Picture yourself as someone who creates, investing all your passion and dedication into producing something, only to discover it being utilized for training AI without any agreement or payment. Numerous individuals are dealing with this situation, wherein firms such as Microsoft assert that the internet’s content is essentially free for AI’s learning objectives by default.

Comments from Suleyman at the Aspen Ideas Festival propose a historical “social contract” of the Internet in which content is recognized as “freeware.” But can we say that this is a fair presumption? Aren’t we ignoring the rights of people who create the content?

The dispute is not only theoretical; lawsuits are being filed against big companies such as Microsoft. Different content creators, from newspapers to single authors, assert that their work is unlawfully utilized to train AI models like Copilot and ChatGPT. These legal conflicts show a rising worry: the possible misuse of intellectual property in the AI era.
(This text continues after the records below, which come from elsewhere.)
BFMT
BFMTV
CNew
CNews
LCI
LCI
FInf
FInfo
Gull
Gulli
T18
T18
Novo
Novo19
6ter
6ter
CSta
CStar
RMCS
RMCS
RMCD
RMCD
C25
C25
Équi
Suleyman’s viewpoint might appear practical in the context of AI advancement, but it raises important questions about where content creation is headed. If everything on the internet is free for AI training, why would creators continue generating their original work? There’s a concern that this could lead to a future where creating content is no longer seen as valuable, affecting the variety and quality of what we find online.
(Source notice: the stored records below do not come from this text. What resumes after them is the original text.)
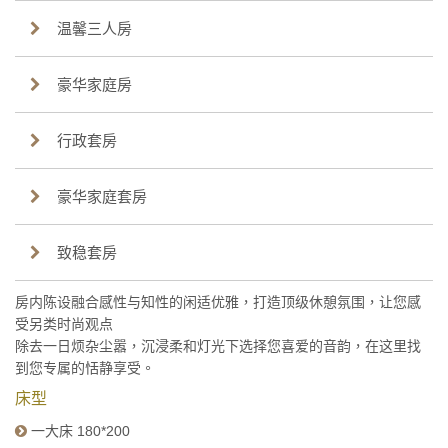
温馨三人房
豪华家庭房
行政套房
豪华家庭套房
致稳套房
房内陈设融合感性与知性的闲适优雅，打造顶级休憩氛围，让您感
受另类时尚观点
除去一日烦杂尘嚣，沉浸柔和灯光下选择您喜爱的音韵，在这里找
到您专属的恬静享受。
床型
一大床 180*200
Additionally, Suleyman forecasts when AI could make the cost of creating new knowledge almost zero. This idea of having an open-source and globally available information base seems idealistic but also threatens creators’ livelihoods. The difficulty is to maintain an equilibrium that encourages inventiveness without harming the privileges and benefits for content makers.

In these uncertain times, it is obvious that the chat about AI and copyright law is still ongoing. The older legal and moral systems might not be enough to handle the new intricacies AI brings.

So, what is the limit? How can we defend people’s rights while using AI’s huge possibilities? These are important questions that need our focus!